Britney Spears’s Las Vegas residency may not go ahead, her manager has said.
Spears was due to begin her highly anticipated stint at Park MGM’s Park Theatre in February but postponed it after her father fell ill.
That was followed by fears for her mental health and she appeared in a Los Angeles court last week for a hearing over the conservatorship that has controlled her affairs for 11 years.
Larry Rudolph, who has worked with Spears for much of her career, beginning in 1998, said the pop star should not embark on the Las Vegas residency.

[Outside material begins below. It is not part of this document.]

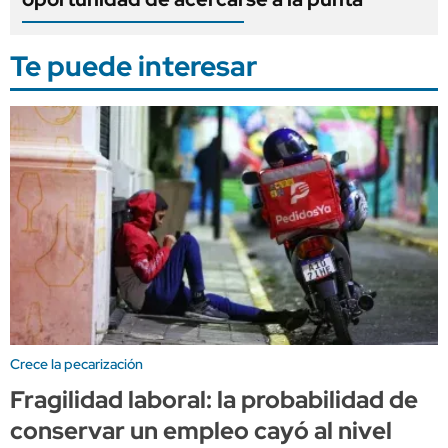
Te puede interesar
Crece la pecarización
Fragilidad laboral: la probabilidad de
conservar un empleo cayó al nivel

Speaking to US showbiz website TMZ, he said: “As the person who guides her career – based on the information I and all of the professionals who work with her are being told on a need-to-know basis – from what I have gathered it’s clear to me she should not be going back to do this Vegas residency, not in the near future and possibly never again.”
Rudolph added: “I don’t want her to work again ’til she’s ready, physically, mentally and passionately. If that time never comes again, it will never come again.”
Spears, 37, was placed under a conservatorship in 2008 following a public struggle with personal and psychiatric issues.
Conservatorship, also known as guardianship, is an involuntary status usually reserved for elderly or very ill people who are suffering from dementia or otherwise incapacitated and unable to make decisions for themselves.
After the hearing on May 10, Los Angeles Superior Court Judge Brenda Penny wrote in an order that Spears and her parents had agreed on a so-called 730 expert evaluation, a process usually used to determine the mental health and competence of a parent in a divorce case.
It was not made clear who would be examined, and whether it would relate to Spears’s relationship to her two sons or her parents’ oversight of her.
Spears’s ex-husband Kevin Federline has custody of their boys, 13-year-old Sean and 12-year-old Jayden, who have frequent visits with their mother.
Spears achieved worldwide fame following the release of her 1999 debut album …Baby One More Time.
She has since sold more than 150 million records worldwide.